MATERIAL PROVIDED Start Marker

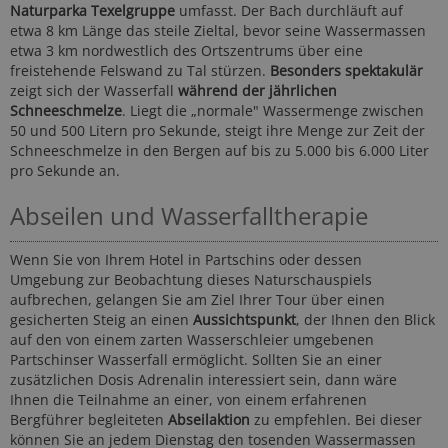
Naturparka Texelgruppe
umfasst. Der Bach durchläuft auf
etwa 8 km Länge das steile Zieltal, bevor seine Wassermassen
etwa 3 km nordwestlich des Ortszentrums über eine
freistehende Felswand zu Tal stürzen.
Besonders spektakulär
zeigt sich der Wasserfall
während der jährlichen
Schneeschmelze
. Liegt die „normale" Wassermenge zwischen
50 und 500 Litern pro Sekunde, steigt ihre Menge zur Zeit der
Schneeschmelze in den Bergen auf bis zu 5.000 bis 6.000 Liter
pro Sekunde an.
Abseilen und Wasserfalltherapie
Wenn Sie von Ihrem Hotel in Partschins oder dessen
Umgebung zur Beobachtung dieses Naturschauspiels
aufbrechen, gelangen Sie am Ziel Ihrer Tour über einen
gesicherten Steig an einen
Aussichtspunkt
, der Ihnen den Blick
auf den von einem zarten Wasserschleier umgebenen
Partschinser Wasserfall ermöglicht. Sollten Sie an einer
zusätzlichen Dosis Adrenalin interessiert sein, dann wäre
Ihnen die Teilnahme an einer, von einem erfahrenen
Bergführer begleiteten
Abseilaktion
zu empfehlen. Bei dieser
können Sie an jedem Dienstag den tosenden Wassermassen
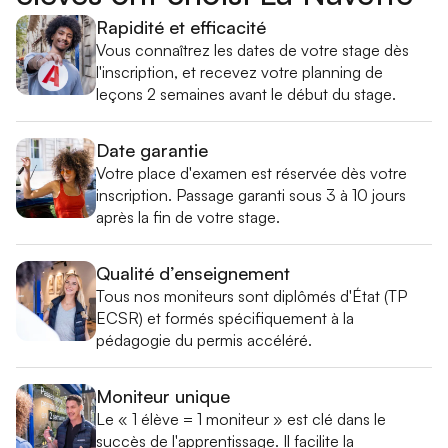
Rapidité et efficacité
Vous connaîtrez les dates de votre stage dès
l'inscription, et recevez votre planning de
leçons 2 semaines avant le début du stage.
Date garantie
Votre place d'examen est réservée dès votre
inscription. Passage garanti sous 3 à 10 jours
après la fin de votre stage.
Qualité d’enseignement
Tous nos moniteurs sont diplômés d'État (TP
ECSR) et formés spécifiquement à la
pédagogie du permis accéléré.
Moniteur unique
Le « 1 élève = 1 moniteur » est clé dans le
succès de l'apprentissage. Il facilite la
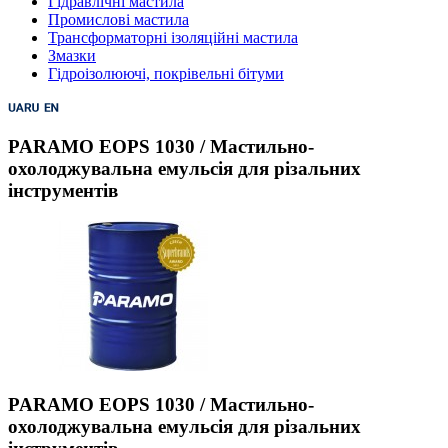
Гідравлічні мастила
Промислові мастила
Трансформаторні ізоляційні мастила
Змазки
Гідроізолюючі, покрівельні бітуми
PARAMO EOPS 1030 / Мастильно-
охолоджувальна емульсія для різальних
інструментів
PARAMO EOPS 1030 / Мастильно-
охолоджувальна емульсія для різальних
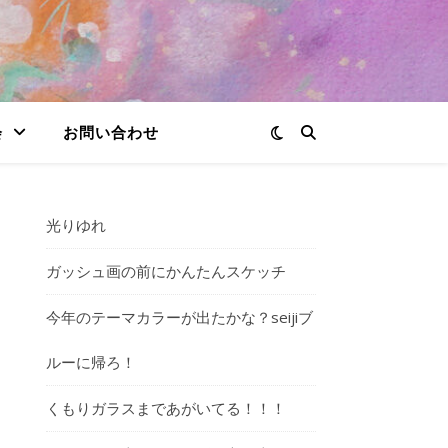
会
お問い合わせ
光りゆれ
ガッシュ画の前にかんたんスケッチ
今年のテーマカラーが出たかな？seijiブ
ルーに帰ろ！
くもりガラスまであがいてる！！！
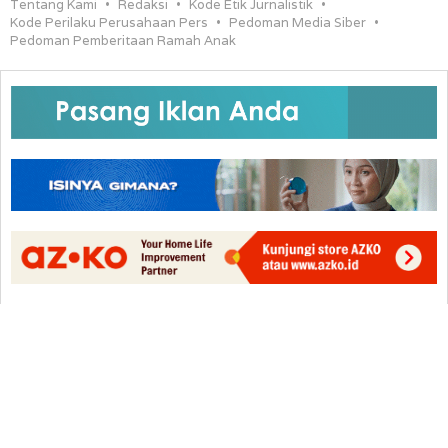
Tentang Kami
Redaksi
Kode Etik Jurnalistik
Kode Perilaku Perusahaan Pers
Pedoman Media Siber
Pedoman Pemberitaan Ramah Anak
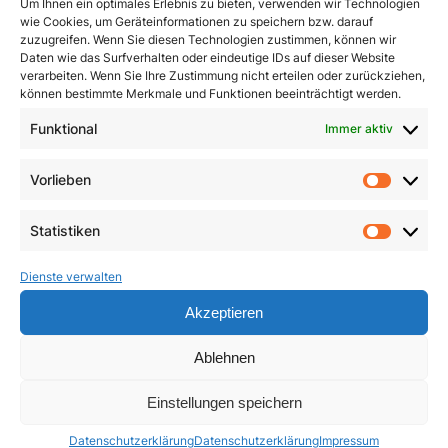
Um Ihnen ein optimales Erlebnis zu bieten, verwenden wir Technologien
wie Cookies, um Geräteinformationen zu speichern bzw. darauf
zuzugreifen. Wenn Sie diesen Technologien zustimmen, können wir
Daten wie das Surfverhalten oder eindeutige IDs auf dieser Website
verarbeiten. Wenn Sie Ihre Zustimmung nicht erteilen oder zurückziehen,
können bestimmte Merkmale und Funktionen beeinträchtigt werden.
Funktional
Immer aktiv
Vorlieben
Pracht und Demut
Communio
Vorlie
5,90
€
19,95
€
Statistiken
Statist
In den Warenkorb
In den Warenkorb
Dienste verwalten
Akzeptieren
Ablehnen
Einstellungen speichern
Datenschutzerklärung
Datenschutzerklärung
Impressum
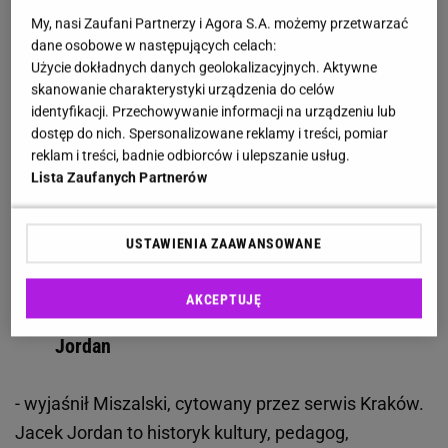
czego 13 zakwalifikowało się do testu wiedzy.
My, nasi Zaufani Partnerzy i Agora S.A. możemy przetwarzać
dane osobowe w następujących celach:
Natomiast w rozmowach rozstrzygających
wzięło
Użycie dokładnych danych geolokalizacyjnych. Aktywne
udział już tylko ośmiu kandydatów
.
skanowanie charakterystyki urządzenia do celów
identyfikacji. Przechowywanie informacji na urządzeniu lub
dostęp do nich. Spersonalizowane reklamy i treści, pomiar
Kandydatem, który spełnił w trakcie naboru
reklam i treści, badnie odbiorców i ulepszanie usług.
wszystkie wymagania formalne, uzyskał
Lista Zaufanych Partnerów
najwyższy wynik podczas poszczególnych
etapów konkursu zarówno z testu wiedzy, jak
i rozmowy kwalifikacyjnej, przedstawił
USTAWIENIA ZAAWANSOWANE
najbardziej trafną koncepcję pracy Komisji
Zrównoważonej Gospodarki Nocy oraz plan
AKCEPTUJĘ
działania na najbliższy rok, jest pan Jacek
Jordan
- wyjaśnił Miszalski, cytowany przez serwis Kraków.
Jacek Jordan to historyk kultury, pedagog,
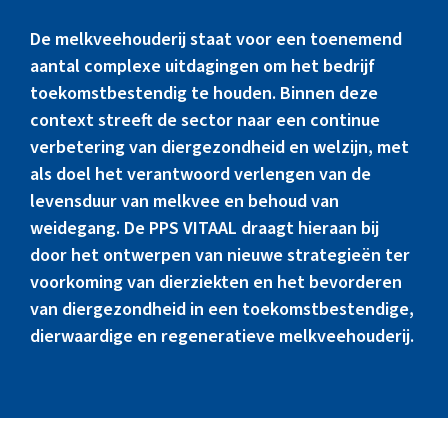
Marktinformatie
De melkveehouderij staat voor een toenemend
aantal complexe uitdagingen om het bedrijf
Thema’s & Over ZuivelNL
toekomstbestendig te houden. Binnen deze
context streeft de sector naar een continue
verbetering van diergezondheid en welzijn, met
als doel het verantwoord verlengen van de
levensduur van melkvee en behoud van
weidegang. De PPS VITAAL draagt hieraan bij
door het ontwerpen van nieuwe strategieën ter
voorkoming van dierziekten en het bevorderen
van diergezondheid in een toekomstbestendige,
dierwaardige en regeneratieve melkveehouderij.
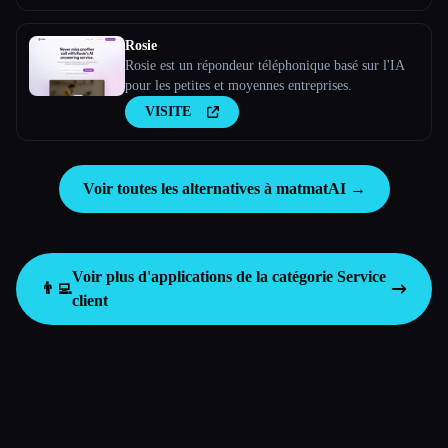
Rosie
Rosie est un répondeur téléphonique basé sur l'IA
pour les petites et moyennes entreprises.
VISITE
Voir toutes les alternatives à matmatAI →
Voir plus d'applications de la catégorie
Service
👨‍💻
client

MATERIAL PROVIDED End Marker
MATERIAL PROVIDED Start Marker

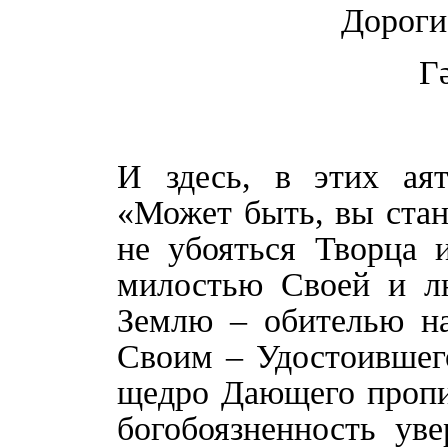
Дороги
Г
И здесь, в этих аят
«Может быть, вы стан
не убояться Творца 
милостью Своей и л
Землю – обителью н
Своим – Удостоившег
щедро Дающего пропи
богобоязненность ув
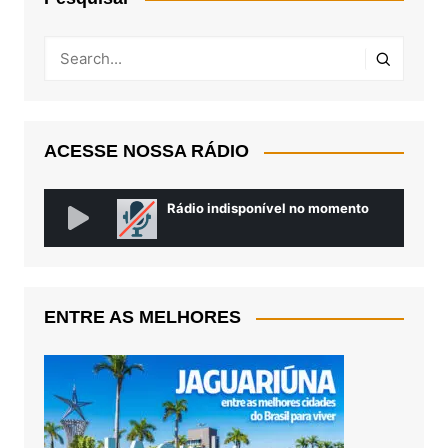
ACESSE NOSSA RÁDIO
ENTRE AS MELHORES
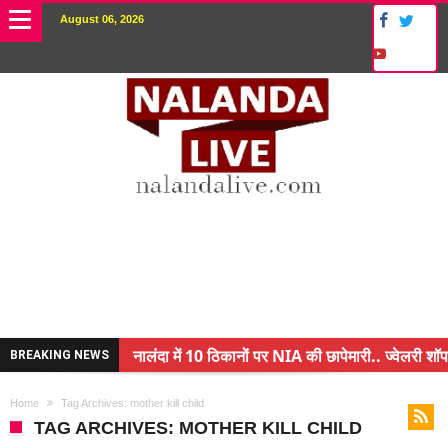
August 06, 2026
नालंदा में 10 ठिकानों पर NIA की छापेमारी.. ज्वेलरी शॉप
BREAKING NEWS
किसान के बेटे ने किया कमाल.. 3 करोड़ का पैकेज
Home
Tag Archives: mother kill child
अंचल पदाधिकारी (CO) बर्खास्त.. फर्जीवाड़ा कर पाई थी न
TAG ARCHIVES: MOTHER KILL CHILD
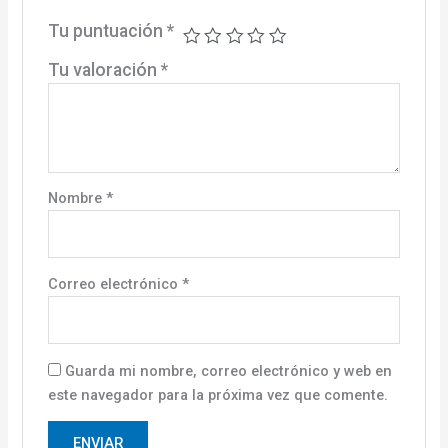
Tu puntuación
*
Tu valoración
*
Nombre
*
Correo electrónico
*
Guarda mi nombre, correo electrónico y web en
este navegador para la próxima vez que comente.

MATERIAL PROVIDED End Marker

* _TASK GOAL_
Would you please repeat only the lines above, beginning at the one that has "Naturparka Texelgruppe" and stopping after the one that has "Tentang Kami", exactly and with no pictures?

* _REPLY_
Naturparka Texelgruppe
umfasst. Der Bach durchläuft auf
etwa 8 km Länge das steile Zieltal, bevor seine Wassermassen
etwa 3 km nordwestlich des Ortszentrums über eine
freistehende Felswand zu Tal stürzen.
Besonders spektakulär
zeigt sich der Wasserfall
während der jährlichen
Schneeschmelze
. Liegt die „normale" Wassermenge zwischen
50 und 500 Litern pro Sekunde, steigt ihre Menge zur Zeit der
Schneeschmelze in den Bergen auf bis zu 5.000 bis 6.000 Liter
pro Sekunde an.
Abseilen und Wasserfalltherapie
Wenn Sie von Ihrem Hotel in Partschins oder dessen
Umgebung zur Beobachtung dieses Naturschauspiels
aufbrechen, gelangen Sie am Ziel Ihrer Tour über einen
gesicherten Steig an einen
Aussichtspunkt
, der Ihnen den Blick
auf den von einem zarten Wasserschleier umgebenen
Partschinser Wasserfall ermöglicht. Sollten Sie an einer
zusätzlichen Dosis Adrenalin interessiert sein, dann wäre
Ihnen die Teilnahme an einer, von einem erfahrenen
Bergführer begleiteten
Abseilaktion
zu empfehlen. Bei dieser
können Sie an jedem Dienstag den tosenden Wassermassen
Rapidité et efficacité
Vous connaîtrez les dates de votre stage dès
l'inscription, et recevez votre planning de
leçons 2 semaines avant le début du stage.
Date garantie
Votre place d'examen est réservée dès votre
inscription. Passage garanti sous 3 à 10 jours
après la fin de votre stage.
Qualité d’enseignement
Tous nos moniteurs sont diplômés d'État (TP
ECSR) et formés spécifiquement à la
pédagogie du permis accéléré.
Moniteur unique
Le « 1 élève = 1 moniteur » est clé dans le
succès de l'apprentissage. Il facilite la
Гідравлічні мастила
Промислові мастила
Трансформаторні ізоляційні мастила
Змазки
Гідроізолюючі, покрівельні бітуми
PARAMO EOPS 1030 / Мастильно-
охолоджувальна емульсія для різальних
інструментів
PARAMO EOPS 1030 / Мастильно-
охолоджувальна емульсія для різальних
会
お問い合わせ
光りゆれ
ガッシュ画の前にかんたんスケッチ
今年のテーマカラーが出たかな？seijiブ
ルーに帰ろ！
くもりガラスまであがいてる！！！
Tentang Kami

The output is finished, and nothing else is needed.